Thursday brings the European Central Bank's latest interest late decision and the closely watched U.S. non-farm payrolls. Analysts expect June's U.S. unemployment rate to rise around 0.3 of a percentage point to 9.7 percent.

Stocks around the world managed to turn in one of the best quarters in years during the second quarter -- the S&P 500 index in the U.S., for example, rose around 16 percent during the quarter, its best performance since 1998 -- despite ongoing worries about the global banking system, the public finances and the length and depth of the recession.

Neil Mackinnon, chief economist at ECU Group, said it's a "tough call" whether a similar performance can be turned in for the quarter as investors will now need "hard evidence" that the world's major economies are improving enough to justify current stock valuations.

"There is still the possibility of shocks to the banking sector should the property market fail to recover, thus creating negative feedback loops between the banks and property," said Mackinnon.

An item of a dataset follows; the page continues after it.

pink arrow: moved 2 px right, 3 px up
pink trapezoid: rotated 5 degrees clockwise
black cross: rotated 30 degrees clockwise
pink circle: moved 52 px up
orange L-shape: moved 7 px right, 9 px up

"In addition, and bearing in mind that 25 percent of the S&P index is accounted for by energy and materials stocks, a lot depends on whether China can act as a locomotive for the global economy," he added.

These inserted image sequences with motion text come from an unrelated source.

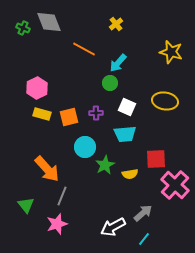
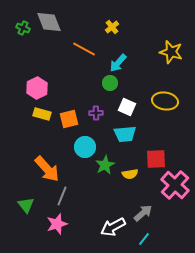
yellow cross: moved 4 px left, 3 px down
orange square: moved 2 px down
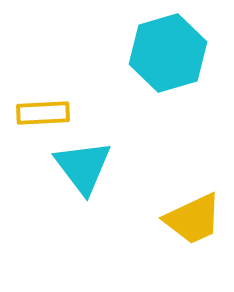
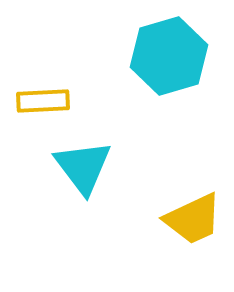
cyan hexagon: moved 1 px right, 3 px down
yellow rectangle: moved 12 px up
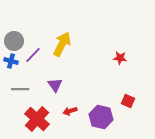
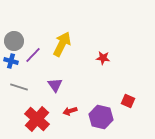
red star: moved 17 px left
gray line: moved 1 px left, 2 px up; rotated 18 degrees clockwise
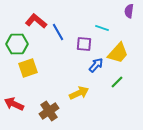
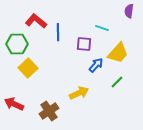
blue line: rotated 30 degrees clockwise
yellow square: rotated 24 degrees counterclockwise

Two surveys earlier suggested that Chinese manufacturing expanded slightly in June. Brokerage CLSA Asia-Pacific Markets said its purchasing managers index rose to 51.8 from May's 51.2, while the state-sanctioned China Federation of Logistics and Purchasing said its own PMI edged up slightly to 53.2 from May's 53.1.

Despite the improving signals out of China, which helped the Shanghai Composite index to rise 1.7 percent to 3,008.15 -- its first close above the symbolic 3,000 level since June 12, 2008 -- Asian stock markets ended were mixed after a weaker than expected "tankan" business survey from the Bank of Japan.

Though the survey indicated that corporate sentiment had improved modestly, it showed that companies plan to cut capital investment -- highlighting the challenges the world's second-biggest economy faces as it climbs out of its steepest recession ever.

Japan's Nikkei 225 index fell 18.51 points, or 0.2 percent, to close at 9,939.93. Australia's S&P/ASX200 index sagged 2.1 percent to 3,874. Hong Kong's market was closed for a public holiday.

Among gainers, South Korea's Kospi rose 1.6 percent to 1,411.66 while Taiwan's benchmark jumped 2.3 percent.

By early afternoon London time, benchmark crude for August delivery was up $1.10 to $70.99 a barrel in electronic trading on the New York Mercantile Exchange.

The dollar rose 0.4 percent to 96.81 yen while the euro was up 0.4 percent at $1.4078.

AP Business Writer Malcolm Foster in Bangkok contributed to this report.